Bu hafta Fuat Ergin'le gündeme ve sanata dair söyleştik.
Rap müziğin genelde düzenin karşısında konumlandığını görüyoruz. Son süreçte de rapçiler sokaklardaydı. Rap müziğin direnişle olan ilişkisi nedir?
Rap’in dünyaya yayılış amacında sesini duyuramayan insanların haykırışı olmak var. Rap başta parti müziği olarak başladı ve sonrasında protest bir tavır doğuran feci bir yerden alevlendi; durumun içler acısı olduğu mahallelerden çıktı. Rap, kurulu düzene baş kaldıran ve eleştiri getiren bir sanattır. Müzik sanayii kokuyu elbette erken aldı ve hip-hop kültürünün içine maddiyat ve lüks bir hayat vaadiyle sızdı. Zihinler değişti, sorudaki rap müziğin direnişle olan ilişkisi değişti. Son süreçte de yine sadece bellibaşlı rapçiler sokaktaydı.
Akli dengesi yerinde olan ve insani olarak sorumluluk duyan herkes ülkemizdeki durumu anlar ve direnmek zorunda olduğunu hisseder. Benim direnmek için rapçi kimliğime yaslanmaya da ihtiyacım yok. Çok küçük yaşta babam önüme Aziz Nesin’in kitaplarını koydu. Uzun zamandır neyin ne olduğunu biliyorum.
Müzisyenler halkla ilişkisini yalnızca müzikleriyle kurmuyor. Sanatçıların halkla olan ilişkisini sokakta güçlendirdiğini düşünüyor musunuz?
Mutlaka güçlendiriyordur.
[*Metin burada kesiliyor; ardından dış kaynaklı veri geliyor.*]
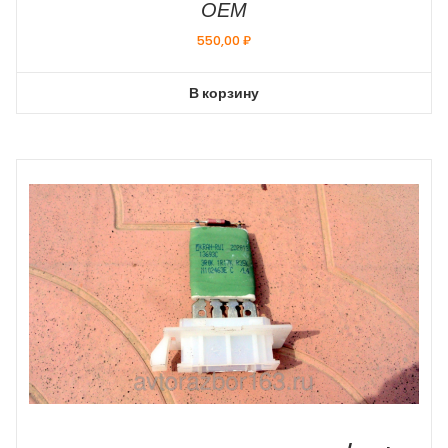
ОЕМ
550,00
₽
В корзину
Sokakta çok güzel, çok gerçek enerjiler var. Sokaktaki iletişim sosyal medyadaki gibi yapay değil. Dışarda her yaş grubundan dinleyicilerimle karşılaşabiliyorum. Asla hayattan ve dünyadan soyutlamak istemedim kendimi. Herkese güç vermek insanlarla iç içe olmak beni rahatsız etmedi. İnsanların gerçek beni görmelerinden korkmadım.
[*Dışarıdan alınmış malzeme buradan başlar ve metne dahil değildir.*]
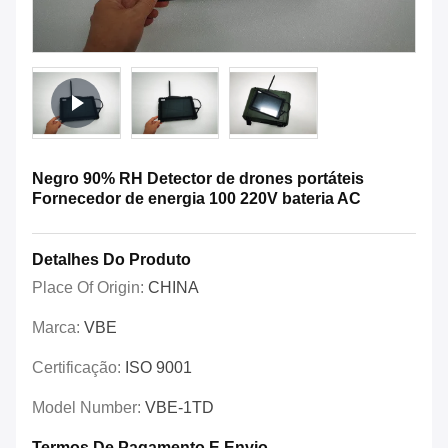
Negro 90% RH Detector de drones portáteis
Fornecedor de energia 100 220V bateria AC
Detalhes Do Produto
Place Of Origin:
CHINA
Marca:
VBE
Certificação:
ISO 9001
Model Number:
VBE-1TD
Termos De Pagamento E Envio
Rap müziğin sokağın sesini şarkılara taşıdığı düşünülüyor. Rap müzik sokağın sesi mi, odağını sokağa ne ölçüde yönlendirebiliyor?
Rap dünyanın sesi… Rap herkesin sesi. Evet, rap sokağın sesini şarkılara taşır. Rap’in odağını yeterince sokağa yönlendirdiğini düşünüyorum. Bugün Türkçe rap şarkılarında sokak jargonunu, sokaktaki çocuğun, insanın sorunlarını duyabilirsin. Aynı zamanda gençlerin yine bugünkü politik iklimde düştüğü başka şeyler de var; marka, uyuşturucu, lüks hayat, otomobiller, saatler. Bunların hepsi sosyal yaşamdan şarkılara yansıyor. Kimi dinlediğinize bağlı olarak dünya çok çeşitli şekilde betimleniyor.
Eklemek istediğiniz başka bir şey var mı?
Doğaya saygı duyun.
Doğal yasaları öğrenin.
Çoğu insanın manevi donanımı yok.
Son nefesinize kadar öğrenmeyi sevin.